As the number of patients treated with gene therapy around the world continues to grow, our goal is that more patients, and even new SMA patient populations, will be able to experience the transformative impact of this treatment.
The SPR1NT (NCT03505099) trial tested the approved dose of the therapy in presymptomatic babies who had been diagnosed through genetic testing but had not begun to show disease manifestations.
All 25 presymptomatic babies from SPR1NT who enrolled in LT-002 are still alive and have maintained motor milestones they reached in the original study.
Four of the patients were not able to walk unsupported by the end of the original trial, but as of the data cutoff, all of them can walk under their own power. Three of the children hit this new milestone without additional treatments, the fourth after starting add-on therapy.
A few of these children also have reached new motor milestones like crawling that they hadn’t reached before, which the researchers noted reflects “the sometimes nonlinear nature of development in children with SMA.”
More than 3,000 children treated to date, per Novartis
The approved dose of Zolgensma is administered into the bloodstream (intravenously). The STRONG (NCT03381729) trial, initiated in 2017, tested the therapy administered intrathecally, or via injection through the spine into the fluid that surrounds the brain and spinal cord.
All 16 patients from STRONG who were evaluated in LT-002 have retained motor milestones achieved in the original study, and five have hit new motor milestones like crawling or standing alone. Two of the children are now able to walk.

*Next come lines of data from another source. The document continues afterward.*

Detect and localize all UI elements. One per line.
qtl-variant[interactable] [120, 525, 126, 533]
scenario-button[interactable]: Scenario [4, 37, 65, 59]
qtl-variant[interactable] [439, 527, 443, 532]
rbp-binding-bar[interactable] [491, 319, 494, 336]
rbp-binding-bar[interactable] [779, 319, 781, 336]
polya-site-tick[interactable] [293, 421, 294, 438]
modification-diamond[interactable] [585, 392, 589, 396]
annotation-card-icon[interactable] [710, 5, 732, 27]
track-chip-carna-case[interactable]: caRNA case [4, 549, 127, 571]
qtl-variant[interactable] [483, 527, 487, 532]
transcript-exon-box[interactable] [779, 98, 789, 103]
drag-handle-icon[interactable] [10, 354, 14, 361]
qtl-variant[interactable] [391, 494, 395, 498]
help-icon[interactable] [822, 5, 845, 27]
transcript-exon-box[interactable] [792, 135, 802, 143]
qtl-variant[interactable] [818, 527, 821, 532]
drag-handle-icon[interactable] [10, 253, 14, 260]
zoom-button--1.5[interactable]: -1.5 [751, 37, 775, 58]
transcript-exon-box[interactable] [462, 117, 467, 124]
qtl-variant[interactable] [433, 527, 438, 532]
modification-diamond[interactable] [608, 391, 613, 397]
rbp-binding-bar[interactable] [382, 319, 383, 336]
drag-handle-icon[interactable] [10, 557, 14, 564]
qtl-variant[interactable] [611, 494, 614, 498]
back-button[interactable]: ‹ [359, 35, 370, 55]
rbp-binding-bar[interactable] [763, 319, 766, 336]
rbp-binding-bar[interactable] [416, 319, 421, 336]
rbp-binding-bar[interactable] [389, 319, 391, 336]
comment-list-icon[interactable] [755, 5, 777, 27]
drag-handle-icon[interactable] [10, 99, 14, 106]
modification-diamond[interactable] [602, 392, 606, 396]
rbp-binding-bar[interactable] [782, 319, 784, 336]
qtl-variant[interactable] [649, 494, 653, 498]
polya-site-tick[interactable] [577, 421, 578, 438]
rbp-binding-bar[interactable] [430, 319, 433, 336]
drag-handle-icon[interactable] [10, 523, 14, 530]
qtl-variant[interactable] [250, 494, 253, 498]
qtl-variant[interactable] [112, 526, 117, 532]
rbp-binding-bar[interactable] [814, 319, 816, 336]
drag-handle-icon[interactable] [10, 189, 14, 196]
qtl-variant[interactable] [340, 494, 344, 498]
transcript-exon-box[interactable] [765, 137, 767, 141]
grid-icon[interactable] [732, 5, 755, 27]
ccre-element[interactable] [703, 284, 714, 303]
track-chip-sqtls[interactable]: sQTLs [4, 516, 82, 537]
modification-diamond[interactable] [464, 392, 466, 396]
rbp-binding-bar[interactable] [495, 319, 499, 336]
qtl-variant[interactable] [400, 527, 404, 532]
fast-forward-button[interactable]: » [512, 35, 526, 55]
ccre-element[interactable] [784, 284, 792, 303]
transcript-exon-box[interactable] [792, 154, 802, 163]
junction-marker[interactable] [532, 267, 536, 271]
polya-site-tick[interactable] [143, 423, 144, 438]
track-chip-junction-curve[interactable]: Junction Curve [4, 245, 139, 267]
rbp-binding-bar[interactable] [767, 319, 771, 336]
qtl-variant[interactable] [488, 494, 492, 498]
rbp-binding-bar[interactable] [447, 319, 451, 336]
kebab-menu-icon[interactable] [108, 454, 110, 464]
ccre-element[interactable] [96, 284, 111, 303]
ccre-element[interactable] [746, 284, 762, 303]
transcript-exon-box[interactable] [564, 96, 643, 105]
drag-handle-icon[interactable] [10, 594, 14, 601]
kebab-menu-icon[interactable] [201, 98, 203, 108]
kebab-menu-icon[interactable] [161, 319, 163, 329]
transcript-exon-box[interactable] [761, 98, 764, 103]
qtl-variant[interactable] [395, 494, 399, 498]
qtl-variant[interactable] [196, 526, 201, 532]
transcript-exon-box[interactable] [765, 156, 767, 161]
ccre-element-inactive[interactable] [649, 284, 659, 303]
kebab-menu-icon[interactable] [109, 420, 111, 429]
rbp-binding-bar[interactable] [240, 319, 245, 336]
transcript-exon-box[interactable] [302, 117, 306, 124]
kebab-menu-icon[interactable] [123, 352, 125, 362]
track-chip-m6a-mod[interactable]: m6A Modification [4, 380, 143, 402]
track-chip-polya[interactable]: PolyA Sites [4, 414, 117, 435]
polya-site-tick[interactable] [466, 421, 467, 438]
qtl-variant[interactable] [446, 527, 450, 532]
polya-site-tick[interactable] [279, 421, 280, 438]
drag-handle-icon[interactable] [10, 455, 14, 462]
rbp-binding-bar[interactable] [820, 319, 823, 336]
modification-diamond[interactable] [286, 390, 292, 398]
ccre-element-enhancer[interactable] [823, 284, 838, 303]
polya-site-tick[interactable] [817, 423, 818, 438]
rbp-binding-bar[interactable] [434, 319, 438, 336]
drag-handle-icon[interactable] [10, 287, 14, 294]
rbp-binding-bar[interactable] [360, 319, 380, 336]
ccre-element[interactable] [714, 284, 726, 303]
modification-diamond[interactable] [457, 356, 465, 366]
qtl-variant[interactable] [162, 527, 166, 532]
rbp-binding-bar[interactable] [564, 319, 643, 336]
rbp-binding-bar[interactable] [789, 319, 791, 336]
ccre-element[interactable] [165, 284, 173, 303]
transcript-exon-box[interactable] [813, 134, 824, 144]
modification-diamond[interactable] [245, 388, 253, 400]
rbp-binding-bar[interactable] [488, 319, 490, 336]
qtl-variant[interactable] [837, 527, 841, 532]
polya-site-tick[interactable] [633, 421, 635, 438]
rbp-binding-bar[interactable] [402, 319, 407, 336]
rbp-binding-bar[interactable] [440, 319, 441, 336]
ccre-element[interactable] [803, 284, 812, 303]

Across all patients in the LT-002 study, most do not require feeding or respiratory support, and no new safety issues related to the gene therapy have been identified.
The researchers noted that, of the 22 total children in the LT-002 study who started any form of add-on therapy, only half achieved new motor milestones after beginning new treatment.
Collectively, the data show that Zolgensma “demonstrates consistent, substantial, and durable efficacy and no new safety signals in symptomatic and presymptomatic patients with SMA,” the researchers wrote.
According to Novartis, more than 3,000 SMA children have been treated with Zolgensma to data via trials or since the gene therapy’s approval.
“Data from the LT-001 and LT-002 studies showed that, regardless of the patient’s symptomatic status at the time of treatment, Zolgensma … is an effective and durable treatment option,” said Sitra Tauscher-Wisniewski, MD, vice president of clinical development and analytics at Novartis Gene Therapies.
“As the number of patients treated with gene therapy around the world continues to grow, our goal is that more patients, and even new SMA patient populations, will be able to experience the transformative impact of this treatment,” Tauscher-Wisniewski added.